Quit Sugar Altogether
Perhaps we serve our highest function by abandoning sugar altogether, but the challenge arises in implementation. Occasionally indulging in chocolate satisfies more than just our taste buds. Enforcing a strict ban on all sweets and chocolate underscores the very desire we wish to quell. Better to embrace Hildegard’s views on discretio and moderation, allowing for some reprieve from self-discipline. And, after eating candy, a glass of water or quick teeth cleaning can prevent the urge to eat the whole bar.
To help manage our psychological craving for sugar, place your sweets out of sight. If you feel a sudden urge to eat carbohydrate-rich foods, ask where the craving comes from: stress, frustration, boredom, or perhaps fatigue?
Sufficient exercise and sleep also reduce the desire to eat sweets. It is fundamentally important to avoid hidden sugar bombs such as fruit muesli, cornflakes, fruit juices, fruit yogurts, sausages, ready meals, or fat-reduced products, and to ensure a balanced blood sugar level. Measuring your intake of processed foods helps to manage cravings.
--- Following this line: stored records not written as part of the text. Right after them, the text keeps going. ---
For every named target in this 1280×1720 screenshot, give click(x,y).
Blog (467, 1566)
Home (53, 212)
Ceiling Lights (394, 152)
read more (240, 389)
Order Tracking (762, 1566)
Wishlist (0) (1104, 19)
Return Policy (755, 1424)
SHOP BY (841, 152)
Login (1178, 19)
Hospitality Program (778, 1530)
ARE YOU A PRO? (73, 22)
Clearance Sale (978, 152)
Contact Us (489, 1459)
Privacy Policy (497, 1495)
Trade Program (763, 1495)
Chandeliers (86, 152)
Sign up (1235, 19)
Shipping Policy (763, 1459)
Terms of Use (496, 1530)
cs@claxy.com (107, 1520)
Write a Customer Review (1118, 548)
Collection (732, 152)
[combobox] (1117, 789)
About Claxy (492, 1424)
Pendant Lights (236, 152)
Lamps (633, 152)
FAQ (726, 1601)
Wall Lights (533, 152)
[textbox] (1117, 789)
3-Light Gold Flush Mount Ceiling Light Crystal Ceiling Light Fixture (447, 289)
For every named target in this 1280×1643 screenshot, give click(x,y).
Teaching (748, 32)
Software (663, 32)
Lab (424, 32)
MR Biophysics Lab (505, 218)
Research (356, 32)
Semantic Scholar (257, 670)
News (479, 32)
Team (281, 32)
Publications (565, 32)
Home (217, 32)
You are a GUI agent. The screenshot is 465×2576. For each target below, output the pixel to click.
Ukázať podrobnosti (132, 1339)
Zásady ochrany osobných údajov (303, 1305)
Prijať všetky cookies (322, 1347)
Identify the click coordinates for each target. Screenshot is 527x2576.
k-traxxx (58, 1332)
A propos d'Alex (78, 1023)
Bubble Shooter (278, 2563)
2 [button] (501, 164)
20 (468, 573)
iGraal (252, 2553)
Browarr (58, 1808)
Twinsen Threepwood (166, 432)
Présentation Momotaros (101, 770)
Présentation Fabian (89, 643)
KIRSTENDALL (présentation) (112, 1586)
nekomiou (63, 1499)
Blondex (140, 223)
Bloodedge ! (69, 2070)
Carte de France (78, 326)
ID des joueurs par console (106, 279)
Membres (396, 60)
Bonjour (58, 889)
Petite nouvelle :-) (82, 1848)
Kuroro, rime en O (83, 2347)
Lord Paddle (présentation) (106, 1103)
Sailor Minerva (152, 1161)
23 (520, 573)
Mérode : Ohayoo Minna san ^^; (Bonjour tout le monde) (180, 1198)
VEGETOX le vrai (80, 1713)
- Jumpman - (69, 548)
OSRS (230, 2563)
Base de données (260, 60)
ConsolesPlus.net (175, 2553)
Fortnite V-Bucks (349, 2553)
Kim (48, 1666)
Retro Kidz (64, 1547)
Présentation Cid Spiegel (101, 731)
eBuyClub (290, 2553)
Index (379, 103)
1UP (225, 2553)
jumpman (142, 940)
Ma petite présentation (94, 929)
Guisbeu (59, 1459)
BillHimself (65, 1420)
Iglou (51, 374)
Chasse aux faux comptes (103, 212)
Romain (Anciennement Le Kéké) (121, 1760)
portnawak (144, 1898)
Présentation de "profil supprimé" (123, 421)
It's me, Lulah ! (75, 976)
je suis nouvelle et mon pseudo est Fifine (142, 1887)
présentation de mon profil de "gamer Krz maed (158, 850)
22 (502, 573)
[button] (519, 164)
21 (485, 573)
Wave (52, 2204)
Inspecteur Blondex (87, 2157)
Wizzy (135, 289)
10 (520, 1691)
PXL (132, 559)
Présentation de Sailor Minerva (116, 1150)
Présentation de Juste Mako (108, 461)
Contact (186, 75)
Avoid beverages containing sugar. Those not yet used to quenching their thirst with water can add a few leaves of peppermint or a dash of lemon juice. Try exploring bitter flavors in your diet to help balance taste buds.
We have the power to consciously train our sense of taste, so that we gradually perceive smaller and smaller amounts of sugar as sweet. For example, if you gradually reduce your sugar intake over time, the sweetness of fruit yogurt will soon smack as unpleasant.
Similarly, we can slowly introduce new flavor profiles, like bitter flavors to manage our sugar cravings.
How much sugar should you eat per day?
According to WHO (World Health Organization) recommendations, adults should not consume more than six teaspoons (25g) of sugar per day. For children, the WHO suggests only half as much, i.e. 12.5 grams a day.
The WHO guidance refers to sugar added to foods and beverages, including sugar naturally found in honey, syrups, fruit juices and fruit juice concentrates. Fresh fruit and vegetables are not included.
A can of lemonade alone contains about ten teaspoons of sugar, and a bar of chocolate contains up to 55 grams. Healthy fruit juices often contain even more sugar than lemonade in direct comparison. A 250 ml glass of apple juice contains up to 25 g of sugar (approximately our entire daily limit).
As an aside, do not reach for large quantities of artificial sweeteners, as these have negative effects on your health.
The New York pediatrician and obesity expert Robert Lustig has investigated the effects of sugar on the metabolic system. We recommend his 90-minute lecture from 2009 entitled Sugar: The Bitter Truth.